Johnny Mad Dog
As with van Sant's Palme D'Or winning masterpiece, Johnny Mad Dog portrays young teenagers as terrifyingly consummate killers.
Plot summary
Johnny Mad Dog follows a group of child soldiers fighting in 2003, during the latter part of the Second Liberian Civil War.
I was told prior to the screening of Johnny Mad Dog “if you enjoy this film, there’s something wrong with you”. By the end, I quite understood what the person meant. Possibly one of the most unrelenting films I’ve seen, this makes the brutal latter half of Gus van Sant’s Elephant seem like child’s play – a bad pun I know, but an apt one. As with van Sant’s Palme D’Or winning masterpiece, Johnny portrays young teenagers as terrifyingly consummate killers.
The film follows a group of teen rebel soldiers in war-torn Liberia over a couple of days – the exact date not specified. The platoon, headed up by the eponymous Johnny “Mad Dog”, march from village to village, town to town, killing, burning, raping, looting: ‘liberating the people’. The incessant succession of such brutal events is utterly exhausting. There are no moments of humour – lighter scenes of human joshing and joking to relieve the tension that our Hollywood pallets might be yearning for, only patches of brief calm while the group plan their next murderous skirmish. This is seriously uncompromising stuff.

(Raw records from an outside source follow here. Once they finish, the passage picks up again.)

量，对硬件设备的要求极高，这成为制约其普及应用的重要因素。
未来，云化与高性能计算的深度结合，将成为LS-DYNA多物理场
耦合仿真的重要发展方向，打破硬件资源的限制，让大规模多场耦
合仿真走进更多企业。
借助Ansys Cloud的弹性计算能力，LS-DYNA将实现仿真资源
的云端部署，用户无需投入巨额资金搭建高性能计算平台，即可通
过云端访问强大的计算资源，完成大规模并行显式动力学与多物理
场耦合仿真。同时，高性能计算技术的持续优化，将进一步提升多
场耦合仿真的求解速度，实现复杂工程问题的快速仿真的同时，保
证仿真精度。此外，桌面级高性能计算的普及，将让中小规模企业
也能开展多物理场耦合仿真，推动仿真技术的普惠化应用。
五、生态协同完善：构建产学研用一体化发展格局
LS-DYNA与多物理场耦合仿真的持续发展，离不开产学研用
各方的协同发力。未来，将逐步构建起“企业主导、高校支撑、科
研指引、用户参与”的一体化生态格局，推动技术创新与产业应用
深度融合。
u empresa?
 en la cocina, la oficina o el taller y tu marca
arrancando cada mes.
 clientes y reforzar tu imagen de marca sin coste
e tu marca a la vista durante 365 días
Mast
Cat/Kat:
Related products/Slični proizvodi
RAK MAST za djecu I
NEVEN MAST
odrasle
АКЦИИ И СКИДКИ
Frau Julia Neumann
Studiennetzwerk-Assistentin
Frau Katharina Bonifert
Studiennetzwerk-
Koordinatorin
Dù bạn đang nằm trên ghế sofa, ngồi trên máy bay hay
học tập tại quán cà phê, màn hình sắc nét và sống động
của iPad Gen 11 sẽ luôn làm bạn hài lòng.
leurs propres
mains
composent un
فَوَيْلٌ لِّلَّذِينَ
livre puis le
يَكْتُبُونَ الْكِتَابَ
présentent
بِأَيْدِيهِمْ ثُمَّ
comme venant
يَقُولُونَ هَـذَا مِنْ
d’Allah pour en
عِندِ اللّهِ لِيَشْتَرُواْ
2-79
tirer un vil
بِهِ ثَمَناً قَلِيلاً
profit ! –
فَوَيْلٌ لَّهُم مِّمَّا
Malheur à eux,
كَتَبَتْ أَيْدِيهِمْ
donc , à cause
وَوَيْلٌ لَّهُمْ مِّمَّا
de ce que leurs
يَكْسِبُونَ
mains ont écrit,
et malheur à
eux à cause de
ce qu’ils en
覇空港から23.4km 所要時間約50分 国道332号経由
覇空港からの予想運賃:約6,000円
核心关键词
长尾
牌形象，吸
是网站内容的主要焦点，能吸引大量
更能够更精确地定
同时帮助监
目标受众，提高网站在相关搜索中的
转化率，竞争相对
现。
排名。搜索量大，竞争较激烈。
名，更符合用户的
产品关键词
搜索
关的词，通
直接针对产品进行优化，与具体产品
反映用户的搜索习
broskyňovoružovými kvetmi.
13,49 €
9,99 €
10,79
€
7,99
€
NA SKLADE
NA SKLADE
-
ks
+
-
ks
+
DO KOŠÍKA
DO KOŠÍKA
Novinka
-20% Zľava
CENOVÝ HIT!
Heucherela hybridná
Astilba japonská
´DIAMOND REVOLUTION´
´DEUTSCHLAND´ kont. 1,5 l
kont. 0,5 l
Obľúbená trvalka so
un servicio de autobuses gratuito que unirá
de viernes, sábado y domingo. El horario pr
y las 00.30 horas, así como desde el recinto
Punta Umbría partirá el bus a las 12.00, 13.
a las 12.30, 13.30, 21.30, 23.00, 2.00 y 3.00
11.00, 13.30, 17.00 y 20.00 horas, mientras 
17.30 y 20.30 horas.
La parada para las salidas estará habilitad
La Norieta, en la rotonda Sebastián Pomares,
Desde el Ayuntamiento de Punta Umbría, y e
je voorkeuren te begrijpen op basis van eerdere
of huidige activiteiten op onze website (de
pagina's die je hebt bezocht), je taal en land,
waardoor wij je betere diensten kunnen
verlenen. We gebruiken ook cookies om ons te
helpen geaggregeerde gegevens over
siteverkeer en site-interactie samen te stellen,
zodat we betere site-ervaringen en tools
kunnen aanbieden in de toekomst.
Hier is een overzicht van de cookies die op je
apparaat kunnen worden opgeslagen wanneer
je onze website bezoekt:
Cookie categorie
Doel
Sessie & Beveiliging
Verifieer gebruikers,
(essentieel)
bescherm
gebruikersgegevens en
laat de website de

Opening scene: erratic hand-held camera accompanies our troupe of juvenile “death-givers” as they vaingloriously tout themselves, through the siege of an innocent village house. Sparse lancets of dusty sunlight penetrate the dark house, dancing playfully upon the sinuous backs of the ferocious boys. Staccato shots of AK butts to faces, piston kicks to ribs and furious barking taunts are inter-cut with one of the rebels delicately and lovingly dressing himself in a pure-white wedding dress – a deeply disquieting juxtaposition. The inhabiting family are dragged outside, a plethora of gun barrels in faces – sporadic jabs in eye, temple or mouth; “Where are the children?” Johnny shrieks; futile protestation and denial aggravate the boys further: butt to the face, Dad. No Good Advice – one of the youngest troops, no older than twelve – drags out a trembling boy maybe five years his minor, mother crying uncontrollably; “he’s not a fighter, he’s a student!”; son is thrust a rifle – half a dozen clicks herald half a dozen barrels at his skull: “shoot your father or we shoot you!”
And this is only the first five minutes. A second narrative thread follows a young girl who encounters Johnny and his boys in a decimated apartment block. Having fled from the oncoming rampaging rebels, she and her younger brother stand in silent terror at the mercy of Johnny. The first flash of hesitation and humility fleetingly touches his rotweiller face; he leaves them and retreats. In what follows, Johnny and the girls’ paths weave and cross culminating in an unbearably tense final scene.
The most troubling thing about this film is the lack of reasoning. Apart from a few vague hints and intimations, we are never even sure if the boys are even sure quite what it is they’re fighting for. And our suspicions are confirmed when towards the end, Johnny reports to his commander only to be told that he now works for the President – the very despised man they were risking their lives to destroy. This almost meaningless defection completely invalidates any of the preceding action. This relationship between the indefatigable ferocity of the violence and utter arbitrariness of its purpose is deeply unsettling. Power through violence is the code they live by. In a country with no social, economic and political stability, a hugely fractured infrastructure, and little or no sense of national unity, this is the only thing these boys can do to feel a sense of control. That the actors playing these boys are themselves former child soldiers makes it even scarier. This raw aggression, relentless machismo, utter disregard for anyone, bound with an almost Hitleran sadism is all drawn from real, firsthand experience.
In essence, this is a horrible film. But every now and again a film like this comes along and we – in the comfortable ignorant duvet of Western safety and ignorance – are forced to see something we do not like. For a day maybe we think, oh god, that’s terrible, and then we have the luxury of forgetting. I think it’s important to feel uncomfortable and guilty every now and again. This film foments our preconceptions, our priorities, our world-views. Perhaps if we look into the causes of current African civil strife we might find blood on our own hands, at the irrevocable ruin and damage British Imperial past has wrought. But then again, who am I to preach.